**Exercise details:** For the listing below, report all lines that hold the word "such".
- Opening Delimiter -
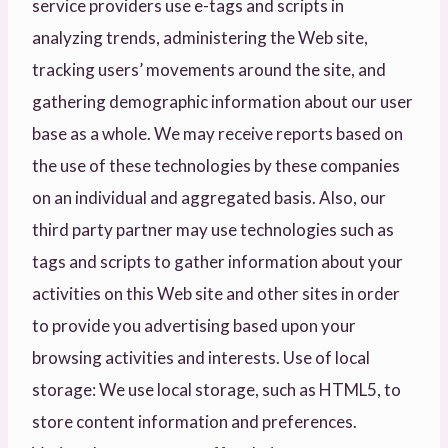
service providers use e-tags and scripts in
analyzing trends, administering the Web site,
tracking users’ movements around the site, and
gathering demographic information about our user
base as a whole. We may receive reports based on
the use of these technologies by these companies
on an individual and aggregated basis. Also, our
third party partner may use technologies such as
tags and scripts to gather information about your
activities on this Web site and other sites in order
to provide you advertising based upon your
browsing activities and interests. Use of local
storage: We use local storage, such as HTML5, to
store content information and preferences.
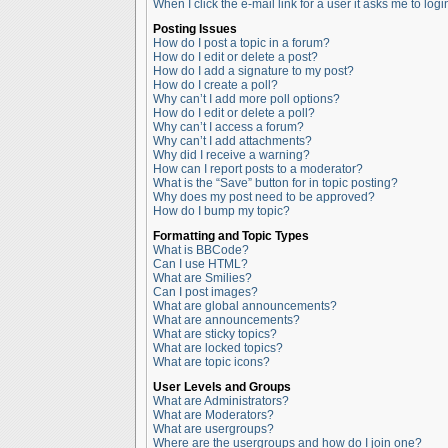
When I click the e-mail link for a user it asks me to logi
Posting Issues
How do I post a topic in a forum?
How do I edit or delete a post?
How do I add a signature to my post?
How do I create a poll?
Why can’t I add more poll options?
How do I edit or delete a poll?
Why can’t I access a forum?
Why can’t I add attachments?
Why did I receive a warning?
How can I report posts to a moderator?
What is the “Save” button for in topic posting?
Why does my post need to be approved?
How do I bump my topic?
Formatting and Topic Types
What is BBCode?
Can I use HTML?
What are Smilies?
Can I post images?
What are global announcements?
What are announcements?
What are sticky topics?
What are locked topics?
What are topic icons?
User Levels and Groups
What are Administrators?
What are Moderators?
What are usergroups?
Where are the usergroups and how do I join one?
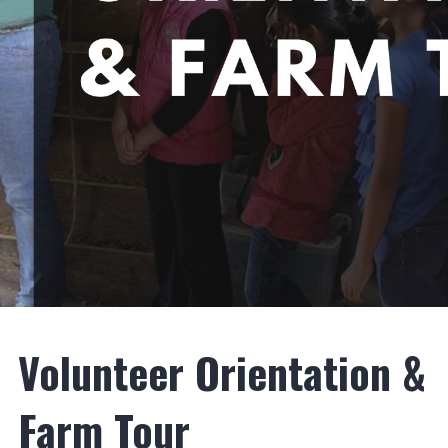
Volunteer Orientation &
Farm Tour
- Closing Delimiter -
**Output of the task:**
third party partner may use technologies such as
storage: We use local storage, such as HTML5, to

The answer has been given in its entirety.